An electronic sensor for real-time monitoring of drug molecules in the blood has been demonstrated in rats as they go about their day-to-day business. Soon it could continuously guide drug dosing in humans by monitoring drug metabolism or organ function.

Real-time monitoring of small molecules in vivo - Fig1a & b

Source: © PNAS

Aptamers can be designed that can bind to specific drug molecules that can then be used to report drug concentrations in the blood in real-time

Electronic aptamer sensors translate molecular recognition by a designed molecule of DNA or RNA into a specific, easy to read electronic output. Early examples developed in the laboratory of Kevin Plaxco at the University of California, Santa Barbara, US, are surprisingly simple to build and use, as the development of a sensor for cocaine demonstrated. In their ambition to develop the sensors into devices for personalised medicine, however, the researchers hit a major problem: while the sensors work with serum, whole blood tends to foul up their molecular sites.

Colleagues from the engineering department of UC Santa Barbara developed a sophisticated fix for the problem: a laminar flow sheath passing above the sensor architecture, which allows small molecules through but washes blood cells away. Thanks to its exceedingly small sample requirement, the resulting device could continuously monitor blood, even though the small volume of blood it uses has to be diluted and discarded. It is thus an ex vivo rather than an in vivo monitoring device.
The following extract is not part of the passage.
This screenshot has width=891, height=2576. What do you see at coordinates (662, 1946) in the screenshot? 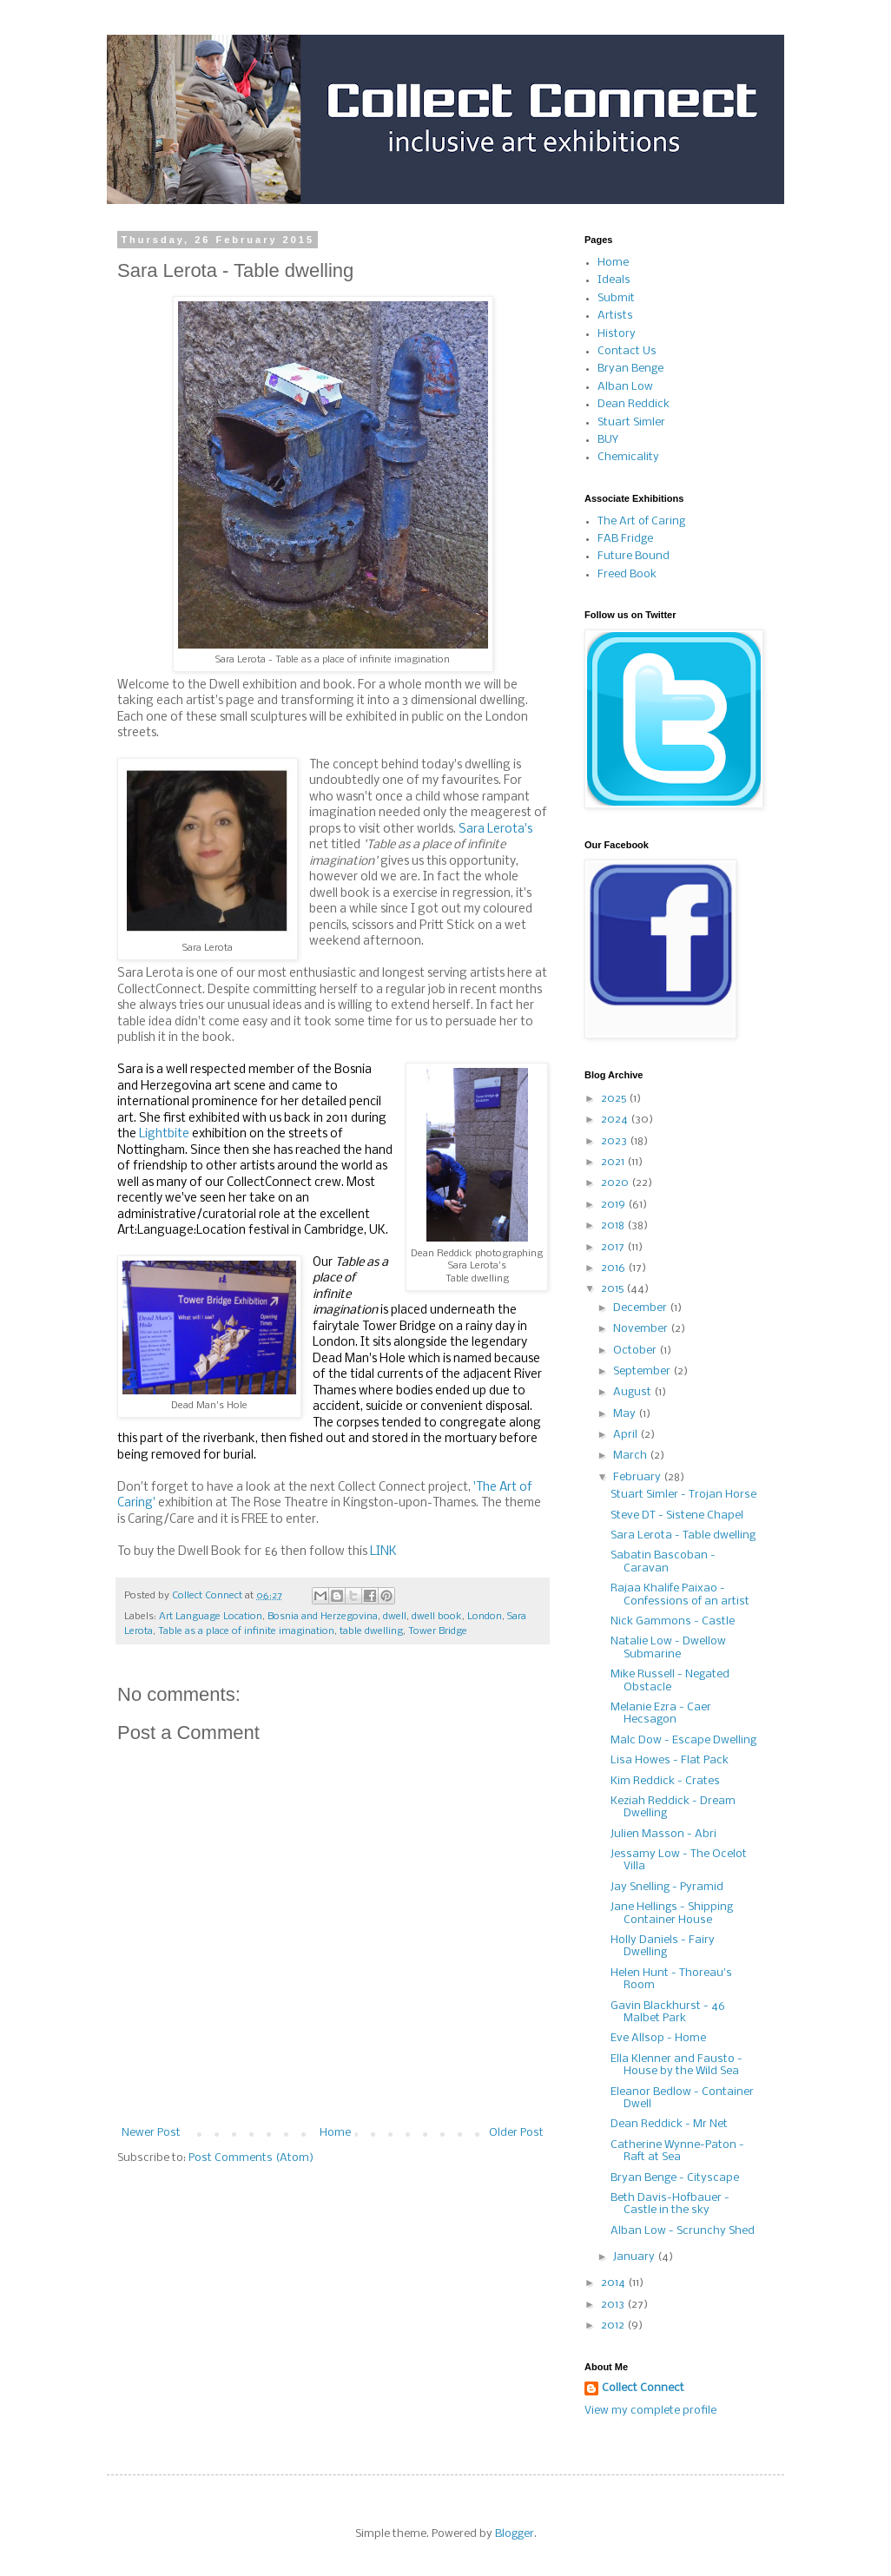
I see `Holly Daniels - Fairy Dwelling` at bounding box center [662, 1946]. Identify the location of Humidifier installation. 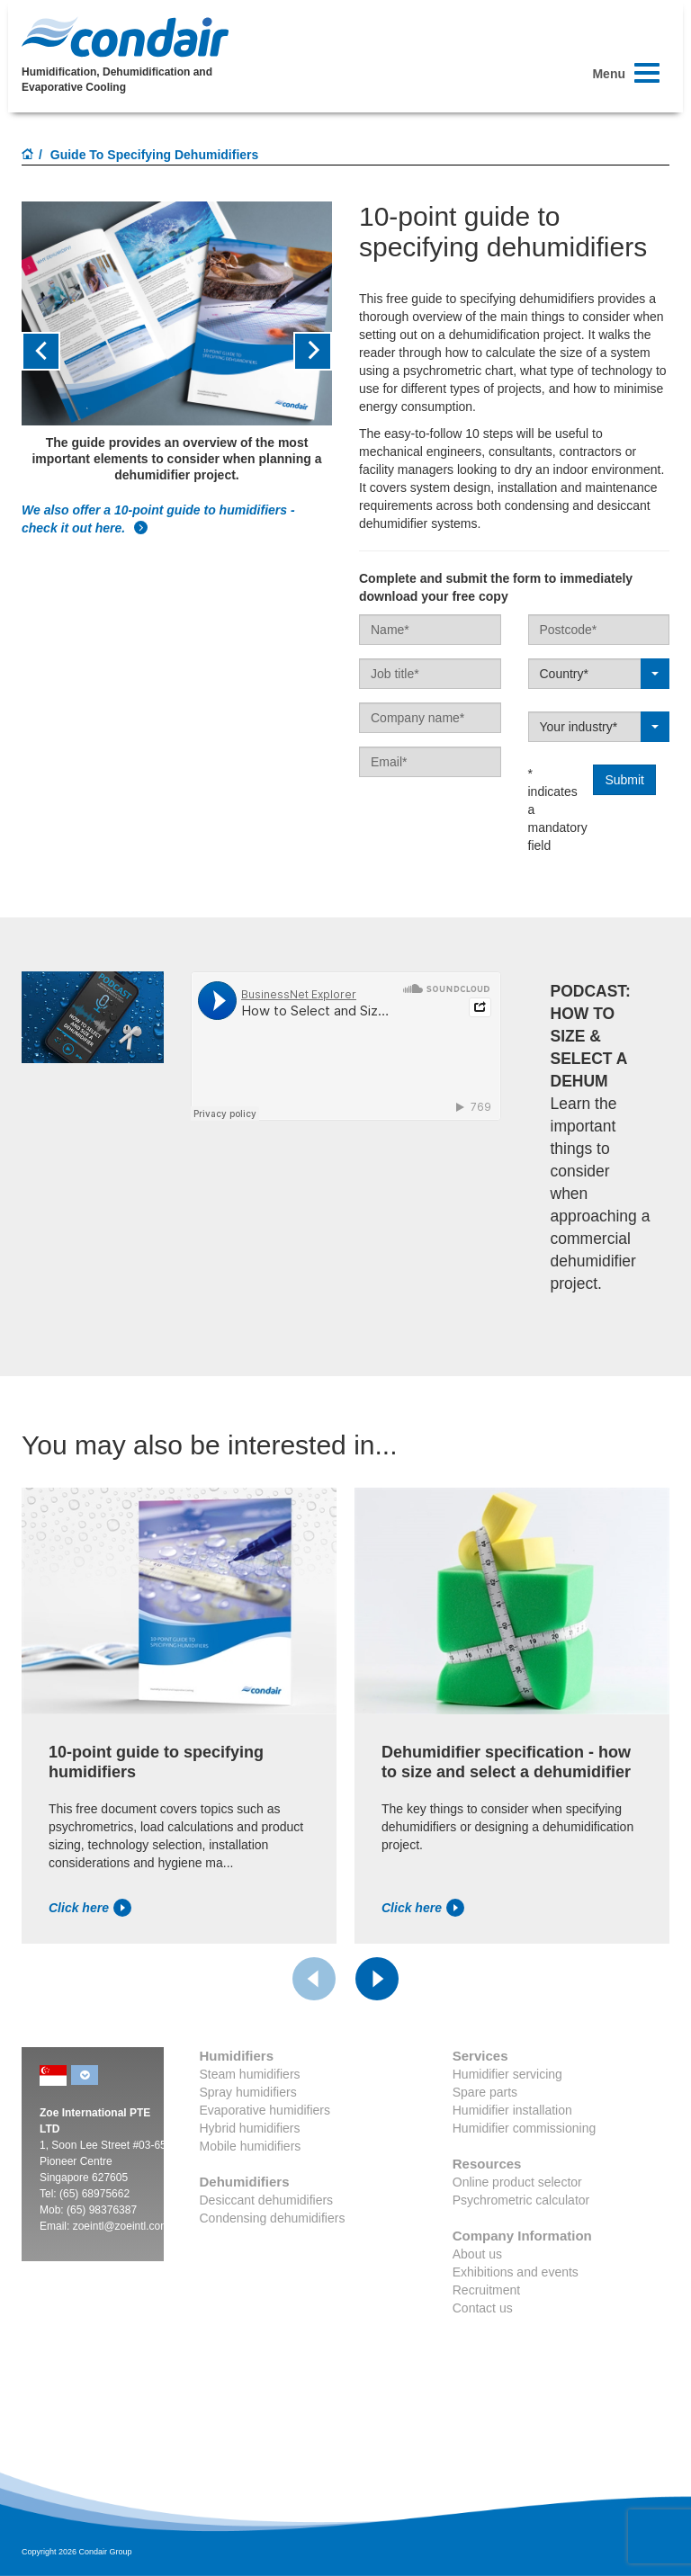
(512, 2110).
Now, Plaxco and colleagues have come up with a further, improved version of their sensor that for the first time works continuously in vivo in active, mobile rats. The crucial piece of innovation this time is a polysulfone membrane with pores 0.2μm in diameter, which successfully keeps the blood cells away from the sensitive sensors, without getting clogged up itself. As in the earlier version, the small molecules reaching the sensor bind to the aptamer, trigger a conformation change, which in turn causes an electrochemical change that is recorded as an electronic signal. In the laboratory version, the signal is passed through a wire contained in a leash, but in advanced medical versions this communication could be wireless.

With these fixes in place, the group showed that the new sensor can be implanted into live rats and continuously monitor the concentration of substances like the cancer drug doxorubicin or the antibiotic kanamycin. Clinical trials will have to prove its usefulness for monitoring drug dosage in human patients, but also in monitoring organ function.
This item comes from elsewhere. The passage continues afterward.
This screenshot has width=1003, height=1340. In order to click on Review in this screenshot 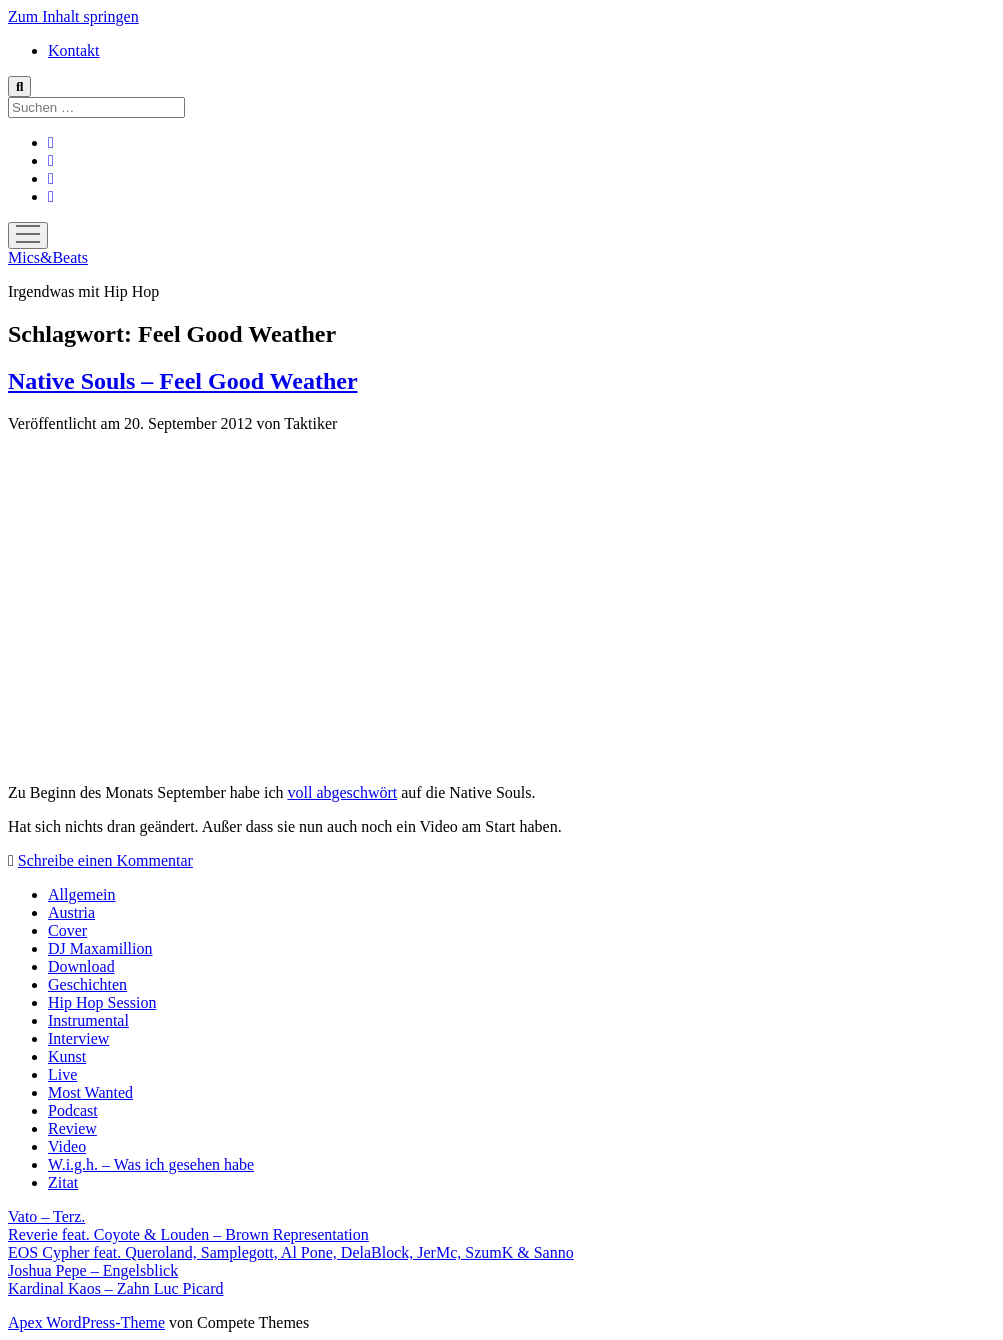, I will do `click(72, 1128)`.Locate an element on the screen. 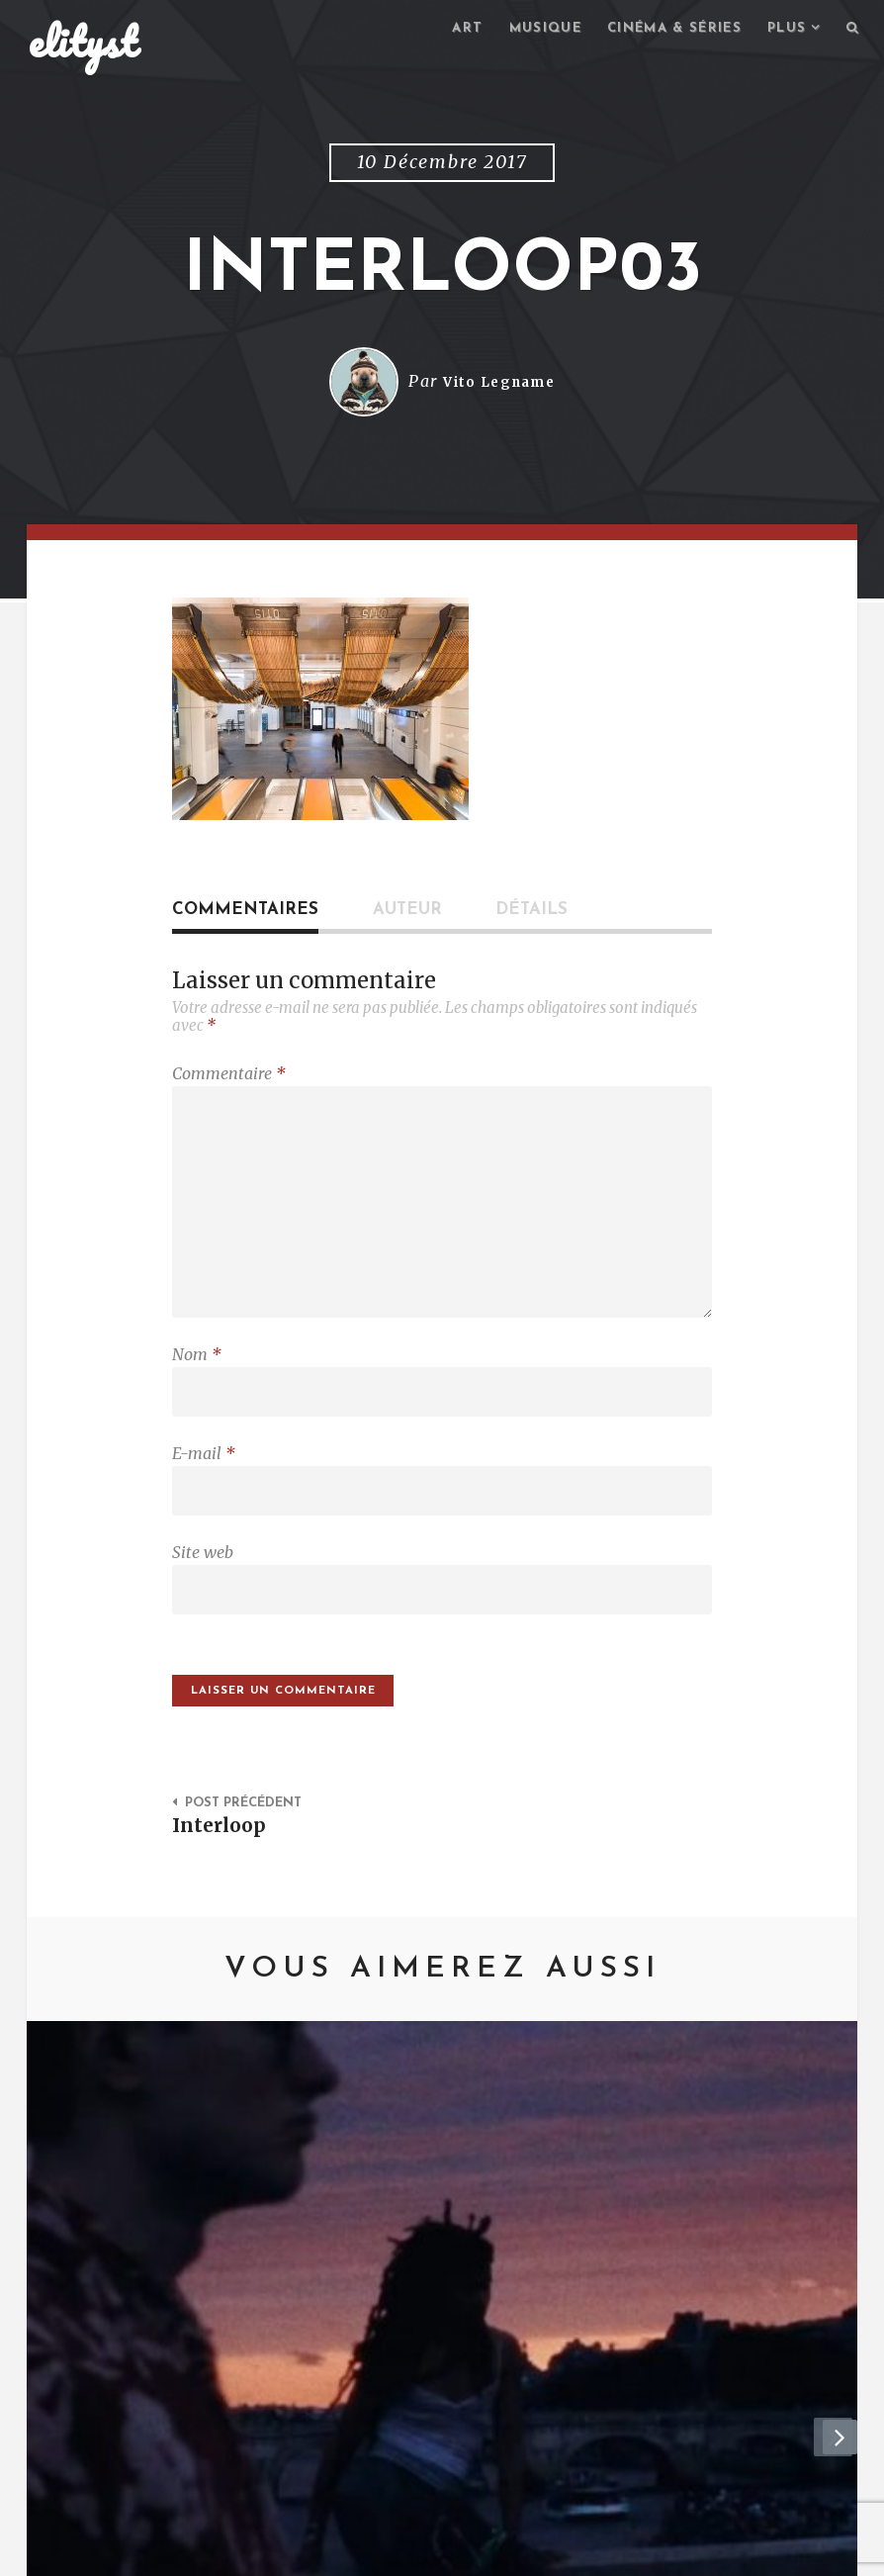  Mentions Légales is located at coordinates (317, 2551).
‘The ability to monitor pulmonary function in real time by monitoring blood oxygen has had a significant impact on medicine,’ Plaxco tells Chemistry World. ‘We’d like to extend such real-time monitoring to other organs, such as the continuous measurement of bilirubin and creatinine as a means of monitoring liver and kidney function.’

Robin Felder from the University of Virginia at Charlottesville, US, welcomes the advance, commenting that ‘continuous improvements in aptamer chemistry and biosensor engineering promise a truly bright future for personalised medicine’. He points out that in future implementations, such sensors could even have access to body fluids without the need to penetrate the skin. His lab is helping to develop such sensors to be stowed in tear ducts.